Maybe It’s Not Over

Picture by Royal Lapage

I regret walking away from the cabin. I love it. I really do. I could see my entire adventure there.

Doing everything I can to not ask my realtor to put another offer in. I know I gave up all of my power in the negotiation if it isn’t already sold. Like I said, regrets.

There has to be a time where I listen to my heart over my head, right? Isn’t that where the adventure truly is? Just following your dream. Just going for it. You only live once.

Logic tells me my decision to walk away was the correct one. My heart is sad and feeling a bit slighted.

For a few hours after walking away, I felt really good. I had found this super cute off-grid property that had a grain silo converted into a house on it. The more I looked at it, the more I liked it. Realtor asked me to find out if anything would change with the mortgage for me. I did and Mortgage man said that TD will not provide mortgages for that property. He said it was because it was off-grid, under 850 square feet, and didn’t have a suitable heating source (hot water in the floor). So that was good to learn. I might look for a mortgage broker that specializes in off-grid properties just to see if I could get a house as silly as that.

So I wrote all of that ^ two nights ago.
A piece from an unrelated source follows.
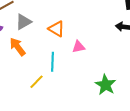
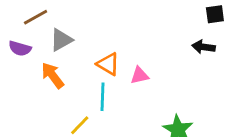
orange triangle: (56, 29) -> (108, 64), moved

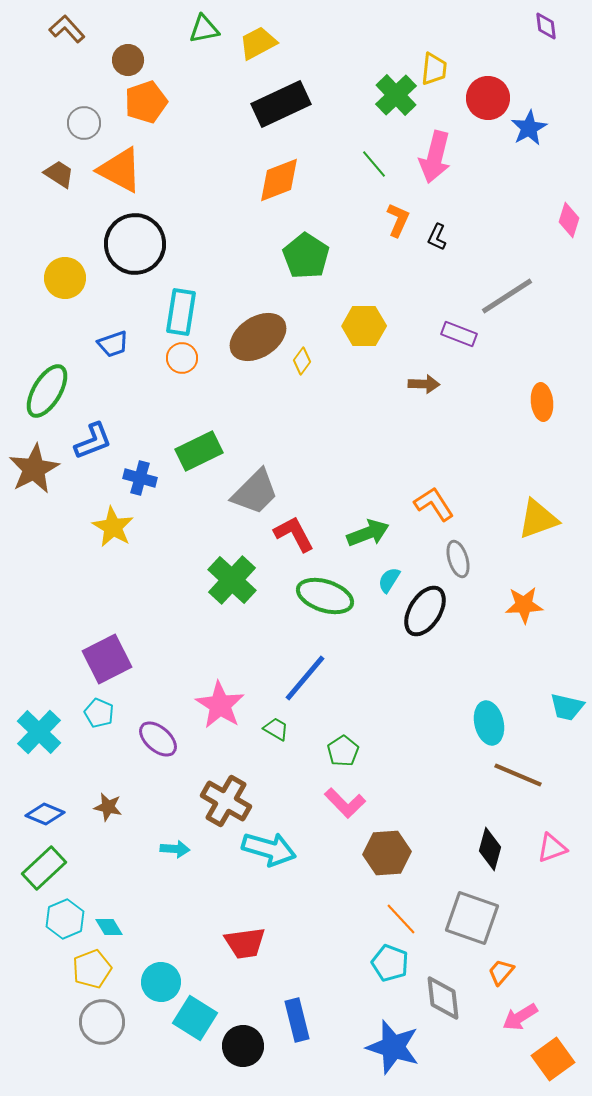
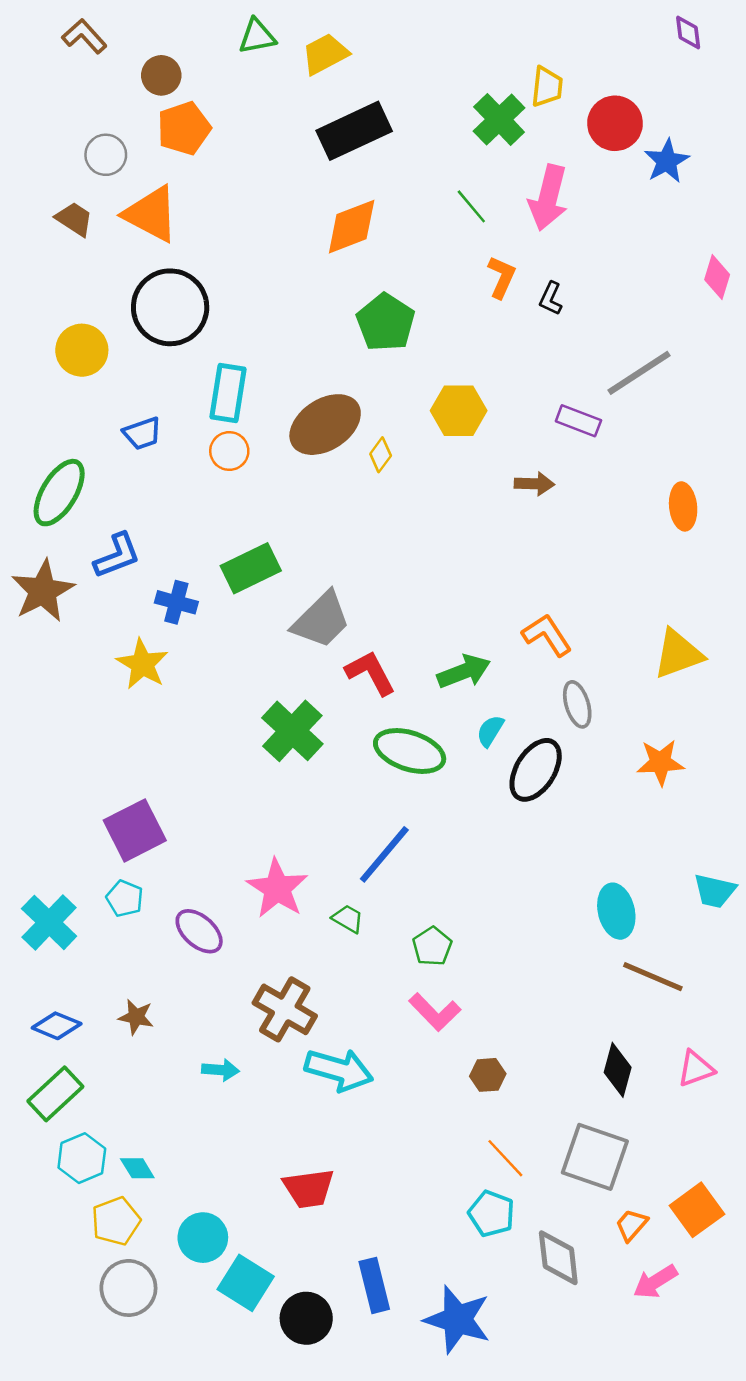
brown hexagon: (387, 853) -> (488, 1075), size x0.6
blue star: (393, 1047) -> (457, 1319), moved
orange square: (553, 1059) -> (697, 1210), moved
Yesterday, I was driving to Pickering to meet a friend for lunch and I was thinking about the cabin. I had convinced myself to reach out to my realtor when I got to the restaurant and ask if we can get back in on the cabin. When I opened my texts, I saw a message from her saying that there might be an opportunity for me to come back to the table for the cabin.

We’re working on another offer which would include them paying to seal the basement. We’ll see what happens!

I’m trying to remain cautiously optimistic and not let my excitement take over but I’m probably going to let excitement take over and then be crushed if it doesn’t work out. Welcome to one of my inner demons! The hopeful, day dreaming, limerent, optimist says “yeah but what if…”

Oh and for some reason, WordPress won’t let me upload any images today even though what I’m uploading is the proper size and my account has a lot of room left for images. I’m at less than 3% used. Oh well. I’m off to go eat some food and think about how maybe I’m gonna get this house after all.